- [Extracted material]
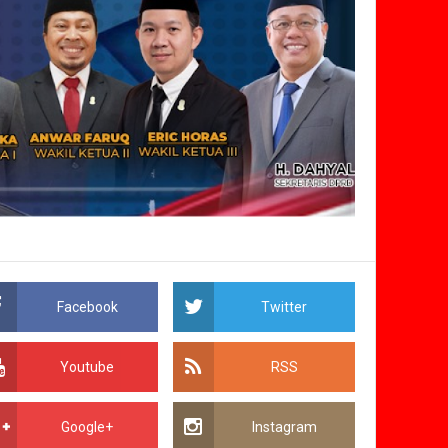
Facebook
Twitter
Youtube
RSS
Google+
Instagram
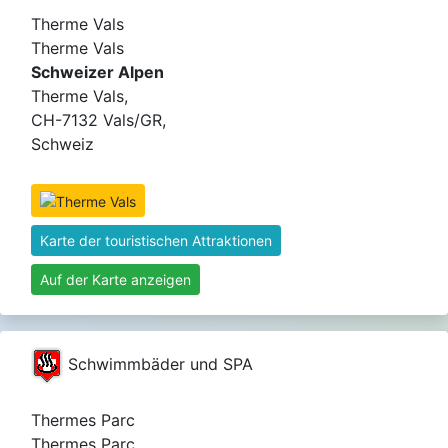
Therme Vals
Therme Vals
Schweizer Alpen
Therme Vals,
CH-7132 Vals/GR,
Schweiz
Karte der touristischen Attraktionen
Auf der Karte anzeigen
Schwimmbäder und SPA
Thermes Parc
Thermes Parc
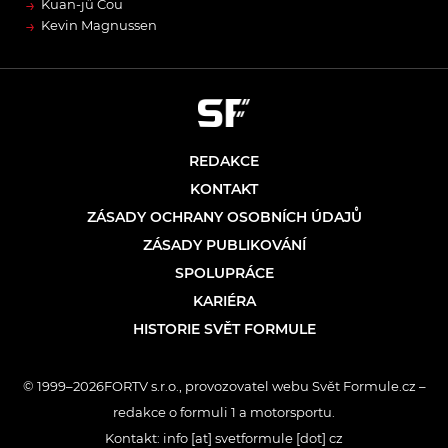
→
Kuan-jü Čou
→
Kevin Magnussen
REDAKCE
KONTAKT
ZÁSADY OCHRANY OSOBNÍCH ÚDAJŮ
ZÁSADY PUBLIKOVÁNÍ
SPOLUPRÁCE
KARIÉRA
HISTORIE SVĚT FORMULE
© 1999–2026FORTV s.r.o., provozovatel webu Svět Formule.cz –
redakce o formuli 1 a motorsportu.
Kontakt: info [at] svetformule [dot] cz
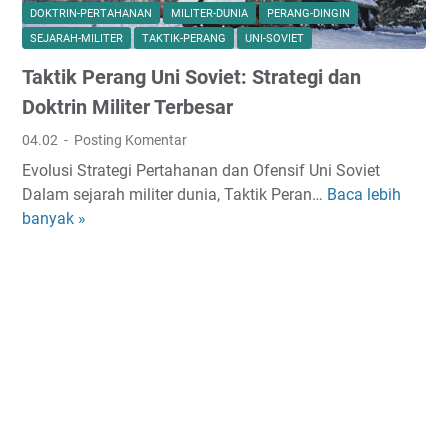
T
DOKTRIN-PERTAHANAN
MILITER-DUNIA
PERANG-DINGIN
a
SEJARAH-MILITER
TAKTIK-PERANG
UNI-SOVIET
k
Taktik Perang Uni Soviet: Strategi dan
t
i
Doktrin Militer Terbesar
k
04.02
Posting Komentar
P
Evolusi Strategi Pertahanan dan Ofensif Uni Soviet
e
Dalam sejarah militer dunia, Taktik Peran…
Baca lebih
T
r
banyak »
a
a
k
n
t
g
i
G
k
e
P
r
e
i
r
l
a
y
n
a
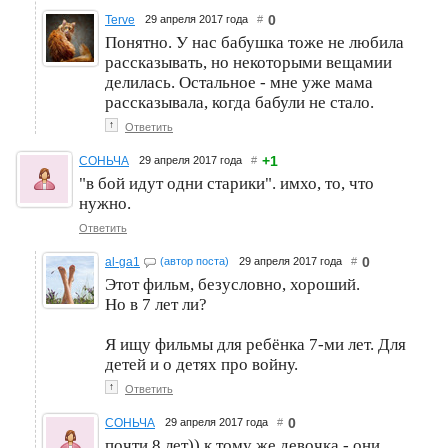
0
Terve
29 апреля 2017 года
#
Понятно. У нас бабушка тоже не любила
рассказывать, но некоторыми вещамии
делилась. Остальное - мне уже мама
рассказывала, когда бабули не стало.
↑
Ответить
+1
СОНЬЧА
29 апреля 2017 года
#
"в бой идут одни старики". имхо, то, что
нужно.
Ответить
0
al-ga1
(автор поста)
29 апреля 2017 года
#
Этот фильм, безусловно, хороший.
Но в 7 лет ли?
Я ищу фильмы для ребёнка 7-ми лет. Для
детей и о детях про войну.
↑
Ответить
0
СОНЬЧА
29 апреля 2017 года
#
почти 8 лет)) к тому же девочка - они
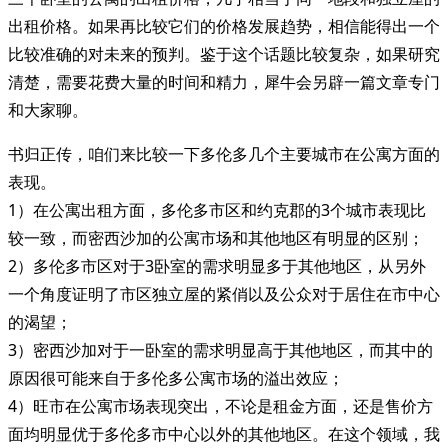
出租价格。如果再比较它们的价格发展趋势，相信能得出一个
比较准确的对未来的预判。鉴于这个话题比较复杂，如果研究
清楚，需要花费大量的时间和精力，犀牛会另辟一篇文章专门
和大家聊。
书归正传，咱们来比较一下多伦多几个主要城市在公寓方面的
表现。
1）在公寓出租方面，多伦多市区和约克郡的3个城市表现比
较一致，而密西沙加的公寓市场和其他地区有明显的区别；
2）多伦多市区对于3卧室的需求明显多于其他地区，从另外
一个角度证明了市区独立屋的紧俏以及公众对于居住在市中心
的渴望；
3）密西沙加对于一卧室的需求明显高于其他地区，而其中的
原因很可能来自于多伦多公寓市场的溢出效应；
4）旺市在公寓市场表现突出，不论是租金方面，还是售价方
面均明显优于多伦多市中心以外的其他地区。在这个领域，我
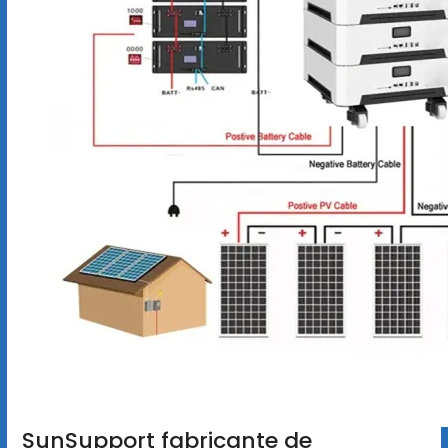
SunSupport fabricante de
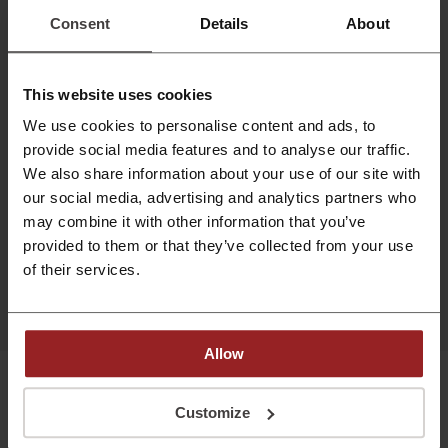
Consent
Details
About
Wtyczka Picodi to prawdziwy sztos!
Żałuję, że dowiedzi
Przeszukuje internet w poszukiwaniu
tak późno. Tyle bym
kodów rabatowych do sklepów, które
odwiedzam, i pozwala mi zaoszczędzić
This website uses cookies
trochę pieniędzy. Nie muszę też logować
We use cookies to personalise content and ads, to
się do Picodi za każdym razem, kiedy
chcę aktywować cashback. Niby to parę
provide social media features and to analyse our traffic.
sekund, ale zawsze coś. Dla kogoś, kto
We also share information about your use of our site with
kupuje przeważnie online, to jest bardzo
our social media, advertising and analytics partners who
przydatne narzędzie.
may combine it with other information that you’ve
provided to them or that they’ve collected from your use
of their services.
Dołącz teraz
Allow
Popularne sklepy
Customize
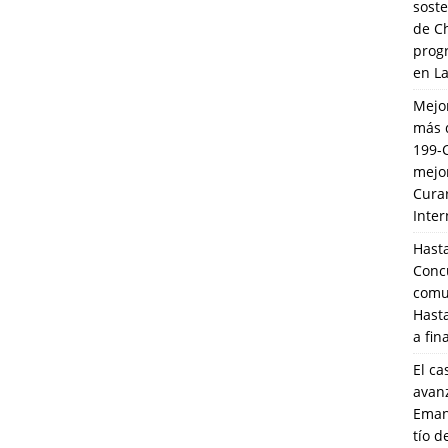
soste
de C
prog
en L
Mejo
más 
199-
mejo
Cura
Inte
Hasta
Conc
comun
Hasta
a fin
El ca
avanz
Eman
tío 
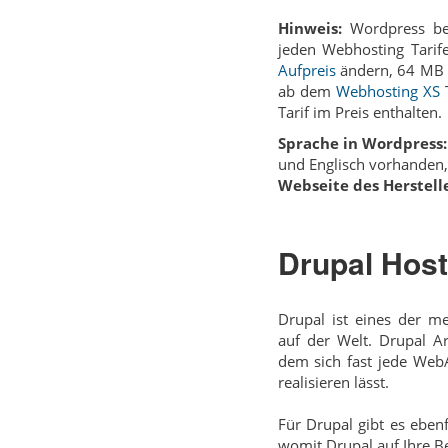
Hinweis:
Wordpress be
jeden Webhosting Tari
Aufpreis
ändern, 64 MB 
ab dem
Webhosting XS
T
Tarif im Preis enthalten.
Sprache in Wordpress:
und Englisch vorhanden,
Webseite des Herstelle
Drupal Host
Drupal ist eines der m
auf der Welt. Drupal Ar
dem sich fast jede Web­
realisieren lässt.
Für Drupal gibt es eben
womit Drupal auf Ihre B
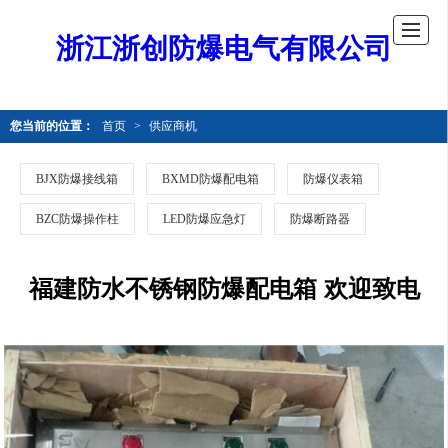
浙江浙创防爆电气有限公司
您当前的位置：
首页
>
供应商机
BJX防爆接线箱
BXMD防爆配电箱
防爆仪表箱
BZC防爆操作柱
LED防爆应急灯
防爆断路器
福建防水不锈钢防爆配电箱 欢迎致电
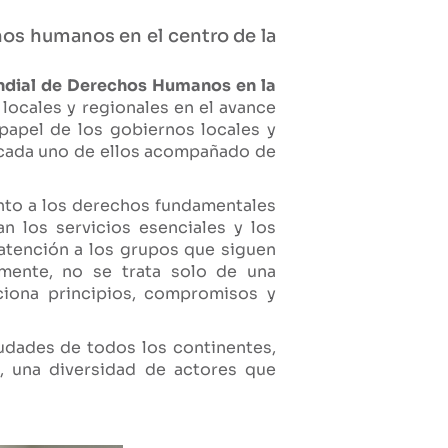
os humanos en el centro de la
dial de Derechos Humanos en la
 locales y regionales en el avance
papel de los gobiernos locales y
 cada uno de ellos acompañado de
unto a los derechos fundamentales
 los servicios esenciales y los
 atención a los grupos que siguen
lmente, no se trata solo de una
iona principios, compromisos y
udades de todos los continentes,
s, una diversidad de actores que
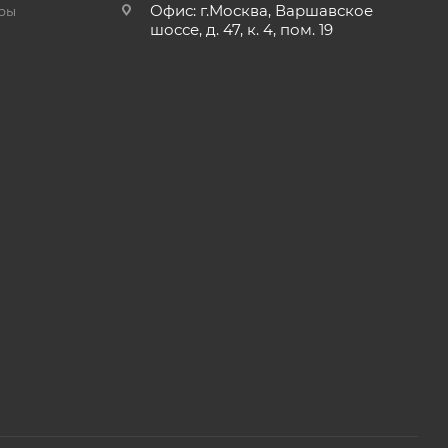
Офис: г.Москва, Варшавское
ры
шоссе, д. 47, к. 4, пом. 19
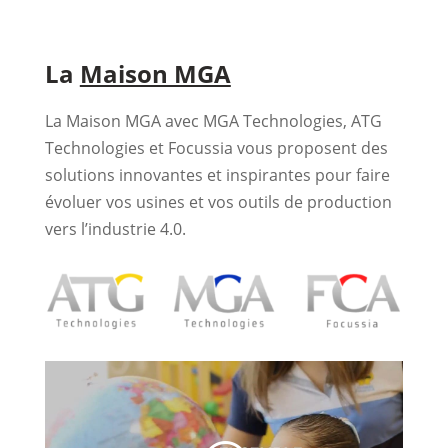
La
Maison MGA
La Maison MGA avec MGA Technologies, ATG
Technologies et Focussia vous proposent des
solutions innovantes et inspirantes pour faire
évoluer vos usines et vos outils de production
vers l’industrie 4.0.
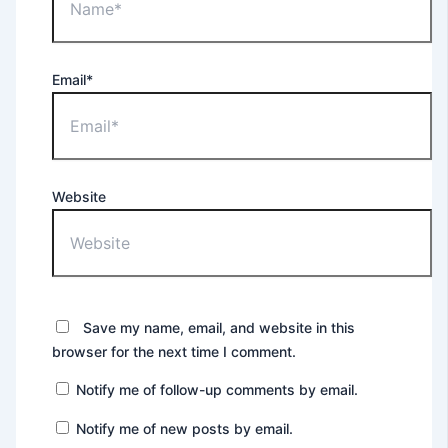
Email*
Website
Save my name, email, and website in this
browser for the next time I comment.
Notify me of follow-up comments by email.
Notify me of new posts by email.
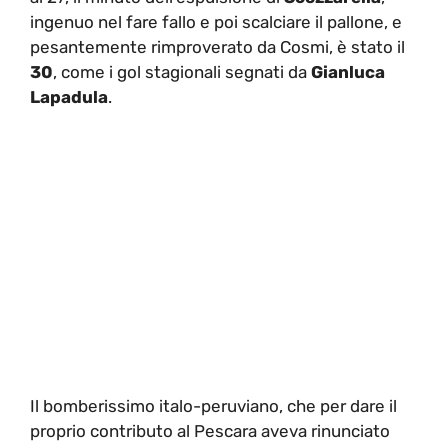
ingenuo nel fare fallo e poi scalciare il pallone, e
pesantemente rimproverato da Cosmi, è stato il
30
, come i gol stagionali segnati da
Gianluca
Lapadula
.
Il bomberissimo italo-peruviano, che per dare il
proprio contributo al Pescara aveva rinunciato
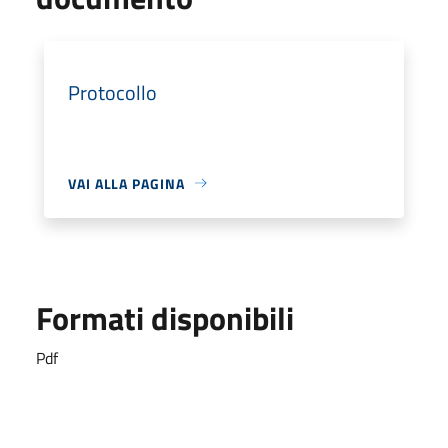
Protocollo
VAI ALLA PAGINA
Formati disponibili
Pdf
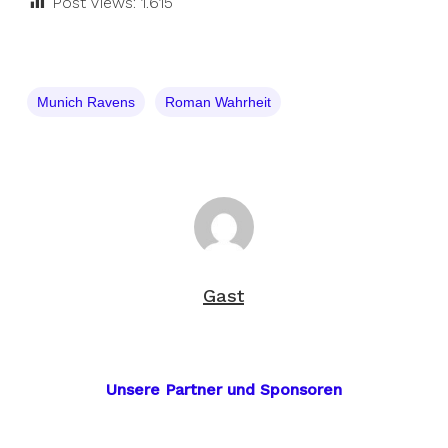
Post Views:
1.615
Munich Ravens
Roman Wahrheit
Gast
Unsere Partner und Sponsoren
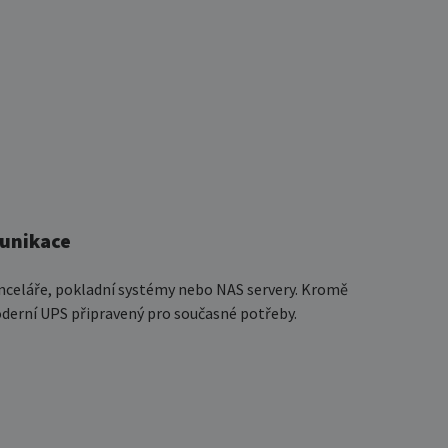
munikace
kanceláře, pokladní systémy nebo NAS servery. Kromě
moderní UPS připravený pro současné potřeby.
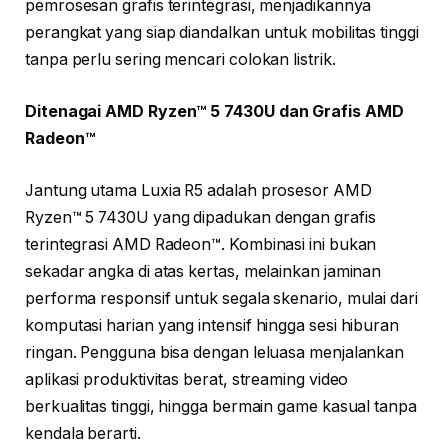
pemrosesan grafis terintegrasi, menjadikannya
perangkat yang siap diandalkan untuk mobilitas tinggi
tanpa perlu sering mencari colokan listrik.
Ditenagai AMD Ryzen™ 5 7430U dan Grafis AMD
Radeon™
Jantung utama Luxia R5 adalah prosesor AMD
Ryzen™ 5 7430U yang dipadukan dengan grafis
terintegrasi AMD Radeon™. Kombinasi ini bukan
sekadar angka di atas kertas, melainkan jaminan
performa responsif untuk segala skenario, mulai dari
komputasi harian yang intensif hingga sesi hiburan
ringan. Pengguna bisa dengan leluasa menjalankan
aplikasi produktivitas berat, streaming video
berkualitas tinggi, hingga bermain game kasual tanpa
kendala berarti.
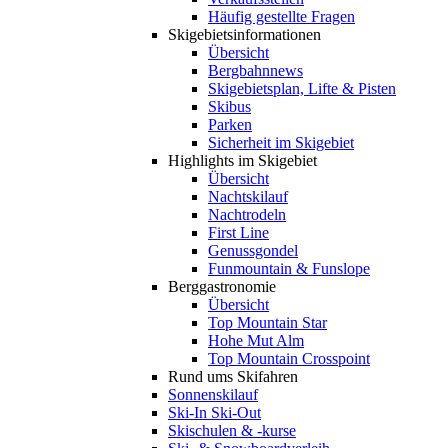
Häufig gestellte Fragen
Skigebiets­informationen
Übersicht
Bergbahnnews
Skigebietsplan, Lifte & Pisten
Skibus
Parken
Sicherheit im Skigebiet
Highlights im Skigebiet
Übersicht
Nachtskilauf
Nachtrodeln
First Line
Genussgondel
Funmountain & Funslope
Berggastronomie
Übersicht
Top Mountain Star
Hohe Mut Alm
Top Mountain Crosspoint
Rund ums Skifahren
Sonnenskilauf
Ski-In Ski-Out
Skischulen & -kurse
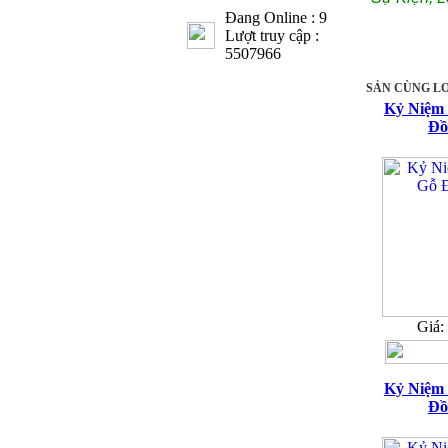
Đang Online : 9
Lượt truy cập :
5507966
SẢN CÙNG LO
Kỷ Niệm
Đồ
Giá:
Kỷ Niệm
Đồ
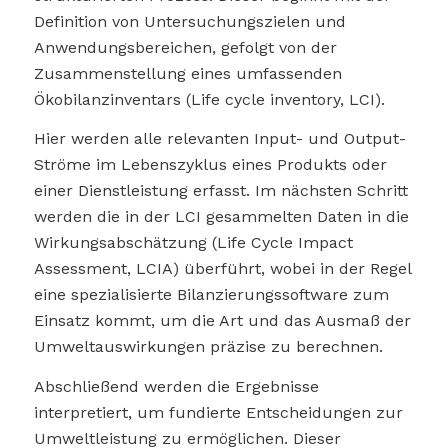
Definition von Untersuchungszielen und
Anwendungsbereichen, gefolgt von der
Zusammenstellung eines umfassenden
Ökobilanzinventars (Life cycle inventory, LCI).
Hier werden alle relevanten Input- und Output-
Ströme im Lebenszyklus eines Produkts oder
einer Dienstleistung erfasst. Im nächsten Schritt
werden die in der LCI gesammelten Daten in die
Wirkungsabschätzung (Life Cycle Impact
Assessment, LCIA) überführt, wobei in der Regel
eine spezialisierte Bilanzierungssoftware zum
Einsatz kommt, um die Art und das Ausmaß der
Umweltauswirkungen präzise zu berechnen.
Abschließend werden die Ergebnisse
interpretiert, um fundierte Entscheidungen zur
Umweltleistung zu ermöglichen. Dieser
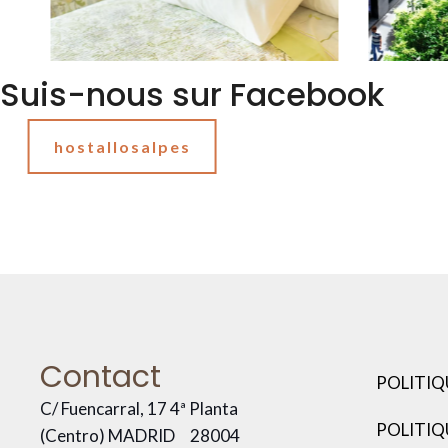
Suis-nous sur Facebook
hostallosalpes
Contact
POLITIQ
C/ Fuencarral, 17 4ª Planta
POLITIQ
(Centro) MADRID
28004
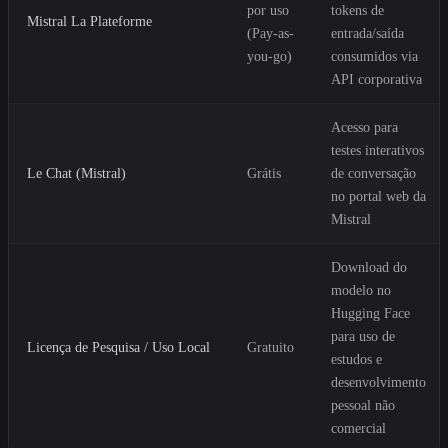
por uso
tokens de
Mistral La Plateforme
(Pay-as-
entrada/saída
you-go)
consumidos via
API corporativa
Acesso para
testes interativos
Le Chat (Mistral)
Grátis
de conversação
no portal web da
Mistral
Download do
modelo no
Hugging Face
para uso de
Licença de Pesquisa / Uso Local
Gratuito
estudos e
desenvolvimento
pessoal não
comercial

- [Exercise objective]
Using the records above, find and show each line with the string "tanpa".

- [The completed task]
tanpa perlu sering mencari colokan listrik.
berkualitas tinggi, hingga bermain game kasual tanpa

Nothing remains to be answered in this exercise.